O relator do pedido de registro de candidatura de Renan, determinou a suspensão da realização de propaganda eleitoral da chapa do Missão [nos perfis não informados à Justiça Eleitoral], de repasses do Fundo Eleitoral e do direito de participar de debates em rádio, televisão, podcasts e outros meios de comunicação.
Segundo o ministro, perfis irregulares estariam divulgando conteúdos favoráveis ao candidato.

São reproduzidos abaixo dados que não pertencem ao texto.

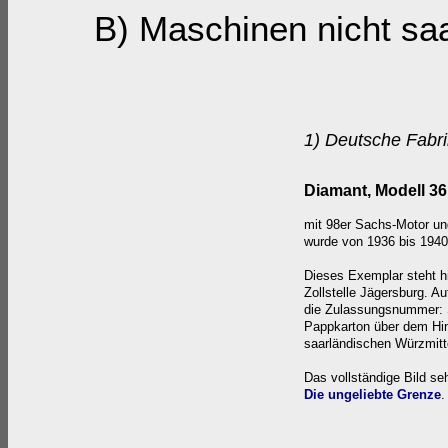
B) Maschinen nicht saa
1) Deutsche Fabri
Diamant, Modell 36
mit 98er Sachs
-Motor
un
wurde von 1936 bis 1940
Dieses Exemplar steht hi
Zollstelle Jägersburg. A
die Zulassungsnummer: 
Pappkarton über dem Hin
saarländischen Würzmitte
Das vollständige Bild se
Die ungeliebte Grenze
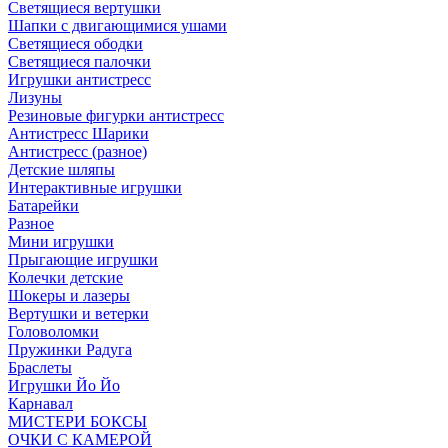
Светящиеся вертушки
Шапки с двигающимися ушами
Светящиеся ободки
Светящиеся палочки
Игрушки антистресс
Лизуны
Резиновые фигурки антистресс
Антистресс Шарики
Антистресс (разное)
Детские шляпы
Интерактивные игрушки
Батарейки
Разное
Мини игрушки
Прыгающие игрушки
Колечки детские
Шокеры и лазеры
Вертушки и ветерки
Головоломки
Пружинки Радуга
Браслеты
Игрушки Йо Йо
Карнавал
МИСТЕРИ БОКСЫ
ОЧКИ С КАМЕРОЙ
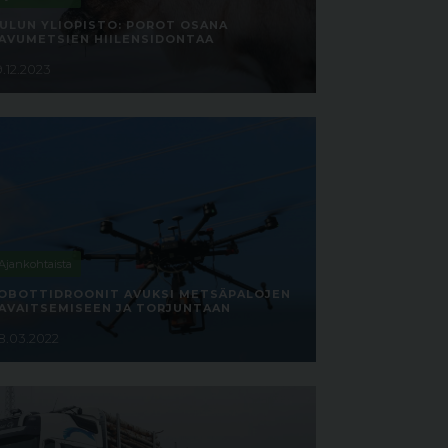
ULUN YLIOPISTO: POROT OSANA
AVUMETSIEN HIILENSIDONTAA
9.12.2023
Ajankohtaista
OBOTTIDROONIT AVUKSI METSÄPALOJEN
AVAITSEMISEEN JA TORJUNTAAN
8.03.2022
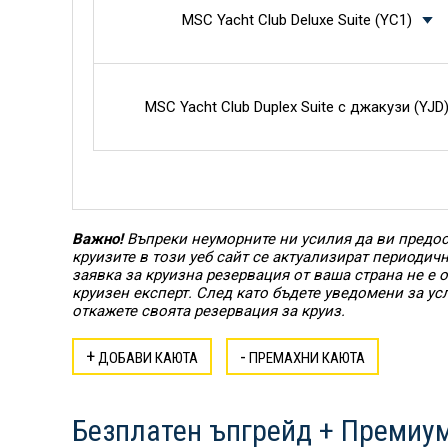
MSC Yacht Club Deluxe Suite (YC1)
MSC Yacht Club Duplex Suite с джакузи (YJD
Важно!
Въпреки неуморните ни усилия да ви предос
круизите в този уеб сайт се актуализират периодич
заявка за круизна резервация от ваша страна не е
круизен експерт. След като бъдете уведомени за ус
откажете своята резервация за круиз.
+
-
ДОБАВИ КАЮТА
ПРЕМАХНИ КАЮТА
Безплатен ъпгрейд + Премиум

Toffoli já havia adiado o julgamento do registro de candidatura de Renan durante o fim de semana. A decisão vale também para o candidato à vice-presidente Aroldo Medina.
A legislação eleitoral obriga que os postulantes apresentem, no momento do registro de candidatura, todas as contas nas redes que serão usadas para veicular propaganda eleitoral.
Renan e seu vice, Aroldo Medina, apresentaram 18 contas nas redes sociais em documentos enviados à Corte em 19 de agosto. Entretanto, no pedido de registro feito dia 7, o candidato havia divulgado apenas uma conta na rede social X e um site.
"As redes não informadas beneficiam-se de algoritmos opacos e se furtam ao controle social e legal. Dissimulam-se como usuários comuns, transitando à margem do espaço legítimo de disputa no ambiente digital", prosseguiu o ministro.
Até o momento, Renan Santos não se pronunciou publicamente sobre a decisão, mas convocou uma coletiva de imprensa para esta tarde, em São Paulo.